Getting Started
This guide will help you get started with pytidycensus, a Python library for accessing US Census data.
Installation
Install pytidycensus using pip:
pip install pytidycensus
For development installation:
git clone https://github.com/walkerke/tidycensus
cd tidycensus/pytidycensus
pip install -e .
Census API Key
To use pytidycensus, you need a free API key from the US Census Bureau:
Visit https://api.census.gov/data/key_signup.html
Fill out the form to request an API key
Check your email for the API key
Once you have your key, set it in Python:
import pytidycensus as tc
tc.set_census_api_key("your_api_key_here")

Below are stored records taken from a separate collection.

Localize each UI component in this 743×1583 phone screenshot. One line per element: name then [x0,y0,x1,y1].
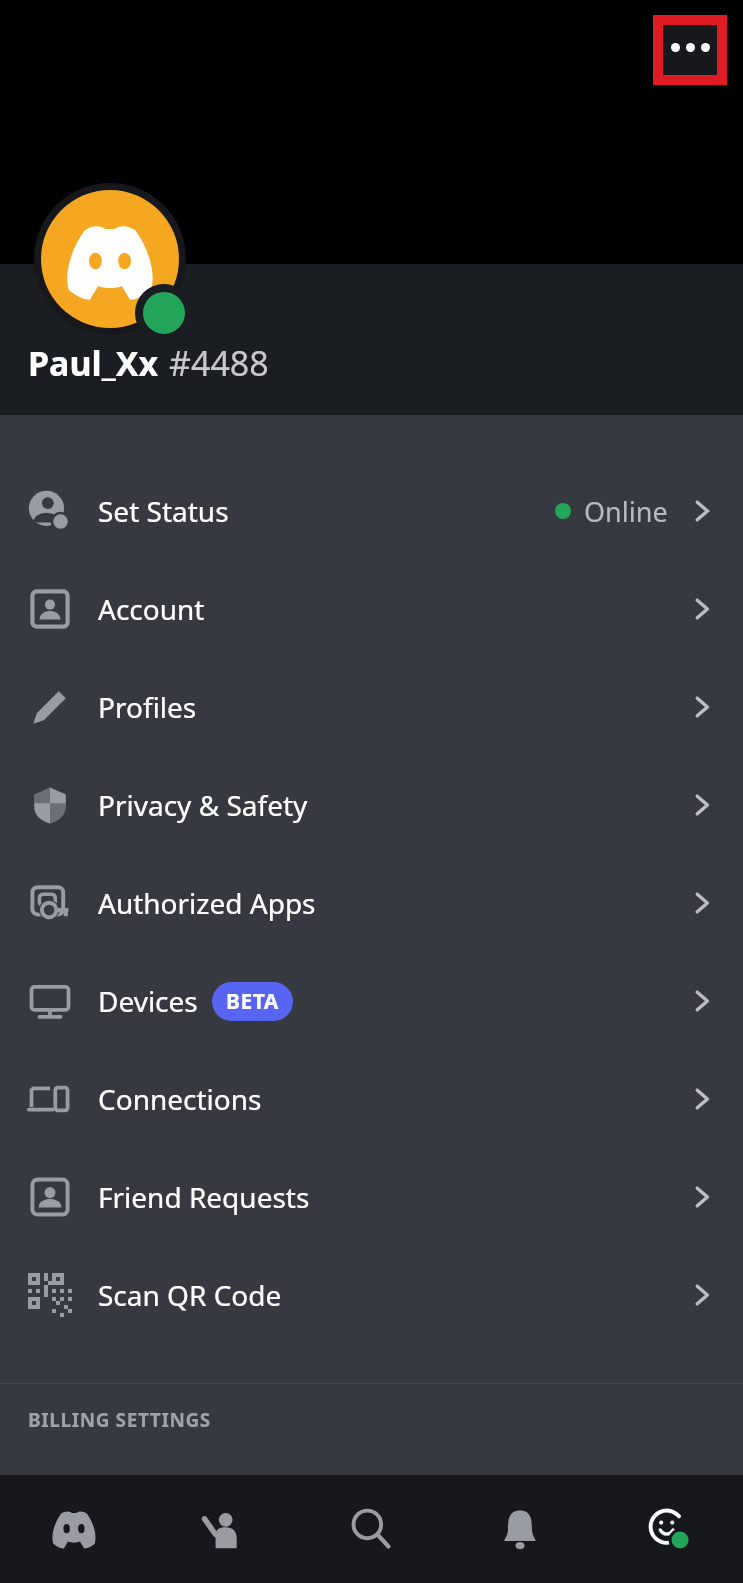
staticText: Devices [98,982,198,1020]
staticText: Connections [98,1080,262,1118]
button[interactable]: Friend Requests [0,1148,743,1246]
staticText: BETA [226,987,279,1016]
button[interactable]: Devices [0,952,743,1050]
button[interactable]: Privacy & Safety [0,756,743,854]
staticText: Set Status [98,492,229,530]
staticText: #4488 [169,340,269,386]
staticText: Privacy & Safety [98,786,308,824]
staticText: Friend Requests [98,1178,310,1216]
staticText: Authorized Apps [98,884,316,922]
staticText: Account [98,590,205,628]
button[interactable]: Notifications [445,1475,594,1583]
button[interactable]: Profiles [0,658,743,756]
staticText: Paul_Xx [28,340,159,386]
button[interactable]: Account [0,560,743,658]
button[interactable]: Authorized Apps [0,854,743,952]
button[interactable]: Set Status [0,462,743,560]
button[interactable]: Search [296,1475,445,1583]
button[interactable]: More options [663,25,717,75]
staticText: Online [584,493,668,530]
button[interactable]: Connections [0,1050,743,1148]
button[interactable]: Scan QR Code [0,1246,743,1344]
button[interactable]: Friends [148,1475,296,1583]
staticText: Profiles [98,688,197,726]
staticText: BILLING SETTINGS [28,1407,211,1433]
button[interactable]: You [594,1475,743,1583]
staticText: Scan QR Code [98,1276,282,1314]
button[interactable]: Home [0,1475,148,1583]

Alternatively, you can set it as an environment variable:
export CENSUS_API_KEY="your_api_key_here"
Basic Usage
Getting ACS Data
The American Community Survey (ACS) is the most commonly used Census dataset:
import pytidycensus as tc
# Get median household income by state
income_data = tc.get_acs(
geography="state",
variables="B19013_001",
year=2022
)
print(income_data.head())
Adding Geography
To include geographic boundaries for mapping:
# Get data with geometry
income_geo = tc.get_acs(
geography="state",
variables="B19013_001",
year=2022,
geometry=True
)
# Now you can map it
income_geo.plot(column='value', legend=True)
Multiple Variables
You can request multiple variables at once:
# Get population and median income
demo_data = tc.get_acs(
geography="county",
variables=["B01003_001", "B19013_001"], # Population, Median Income
state="CA",
year=2022
)
Searching for Variables
Find variables by searching their descriptions:
# Search for income-related variables
income_vars = tc.search_variables("income", 2022, "acs", "acs5")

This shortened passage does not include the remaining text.